Many thanks in advance,

Ladislav
3 REPLIES 3
Geoff Wild
Honored Contributor

Re: Samba startup takes very long time (due to printers)

Are you using winbind?

Make sure you have set:

winbind enum users = No
winbind enum groups = No

For printers - only thing I can think of is:

load printers = No

All in Global...

Rgds...Geoff
Proverbs 3:5,6 Trust in the Lord with all your heart and lean not on your own understanding; in all your ways acknowledge him, and he will make all your paths straight.
Ladislav Kostal
Advisor

Re: Samba startup takes very long time (due to printers)

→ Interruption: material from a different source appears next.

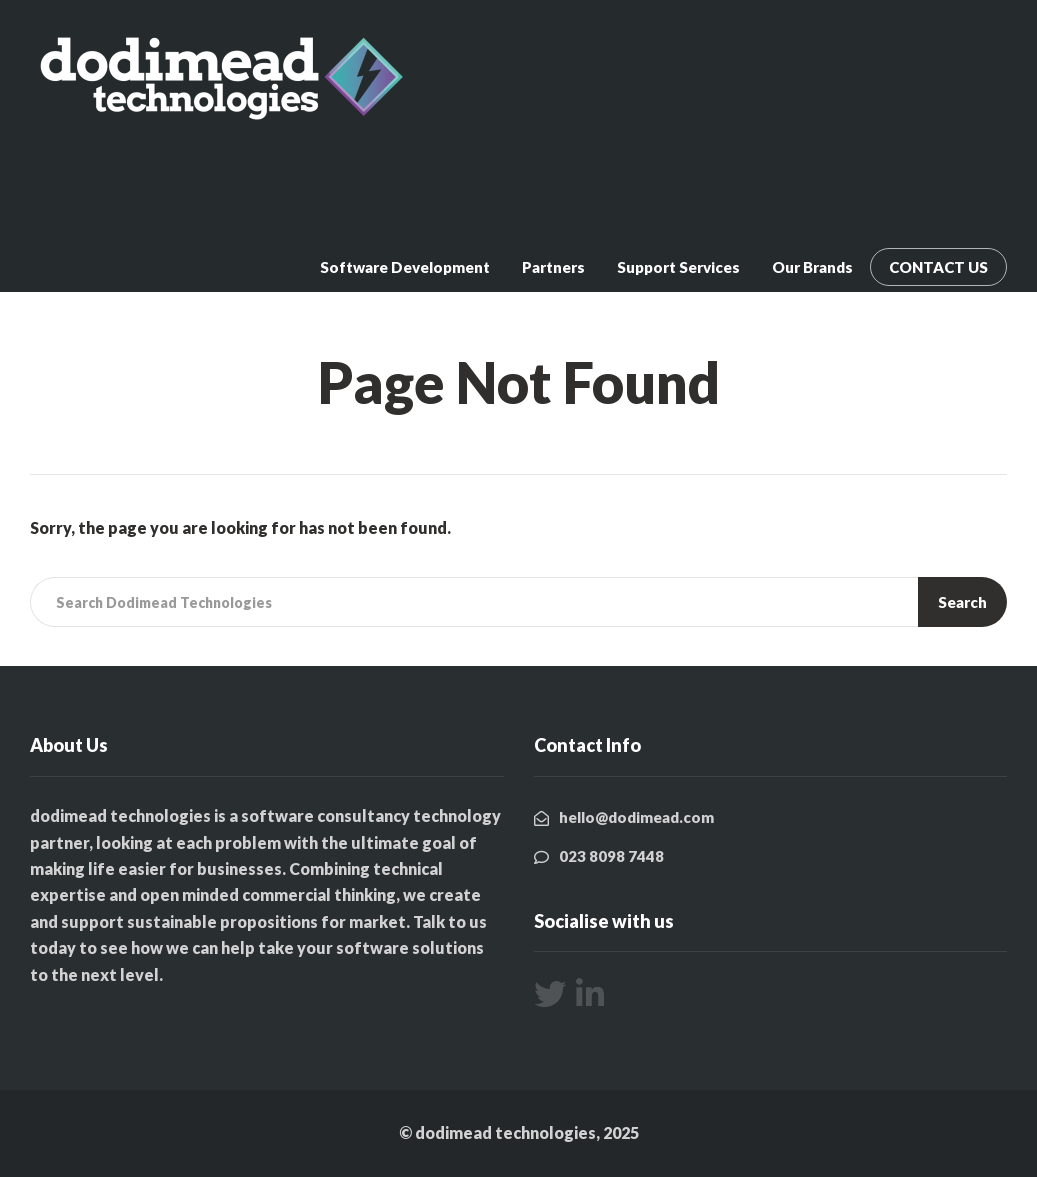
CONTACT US (938, 267)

So finally I found solution after reviewing of Samba source codes.

Adding following line to smb.conf helps:

printcap name = /bin/false

Because this command is used for checking printers (default set to "lpstat").

Regards,

Ladislav
Geoff Wild
Honored Contributor

Re: Samba startup takes very long time (due to printers)

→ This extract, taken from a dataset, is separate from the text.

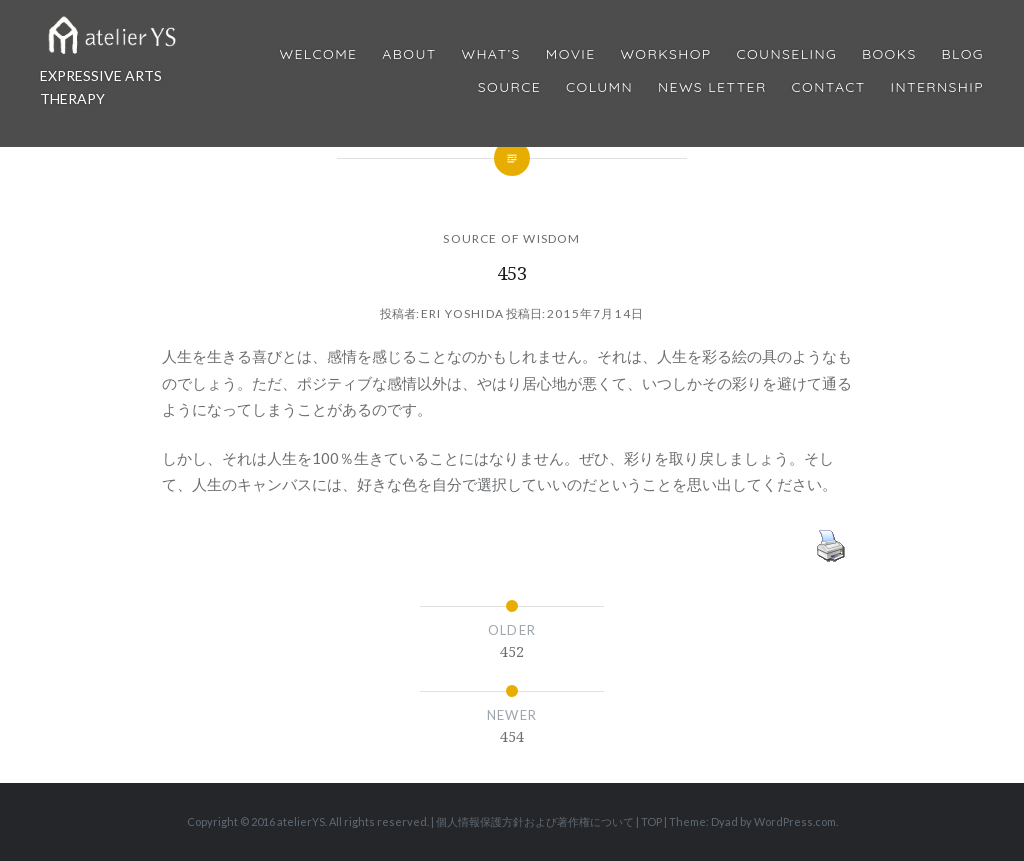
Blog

Yes - I see that too - in the online docs (http://yourserevr:901)

printcap name (S)
This parameter may be used to override the compiled-in default printcap name used by the server (usually /etc/printcap). See the discussion of the [printers] section above for reasons why you might want to do this.

To use the CUPS printing interface set printcap name = cups . This should be supplemented by an addtional setting printing = cups in the [global] section. printcap name = cups will use the "dummy" printcap created by CUPS, as specified in your CUPS configuration file.

On System V systems that use lpstat to list available printers you can use printcap name = lpstat to automatically obtain lists of available printers. This is the default for systems that define SYSV at configure time in Samba (this includes most System V based systems). If printcap name is set to lpstat on these systems then Samba will launch lpstat -v and attempt to parse the output to obtain a printer list.

A minimal printcap file would look something like this:

print1|My Printer 1
print2|My Printer 2
print3|My Printer 3
print4|My Printer 4
print5|My Printer 5

where the '|' separates aliases of a printer. The fact that the second alias has a space in it gives a hint to Samba that it's a comment.

Note
Under AIX the default printcap name is /etc/qconfig. Samba will assume the file is in AIX qconfig format if the string qconfig appears in the printcap filename.

Default: printcap name = lpstat

Example: printcap name = lpstat


Rgds...Geoff
Proverbs 3:5,6 Trust in the Lord with all your heart and lean not on your own understanding; in all your ways acknowledge him, and he will make all your paths straight.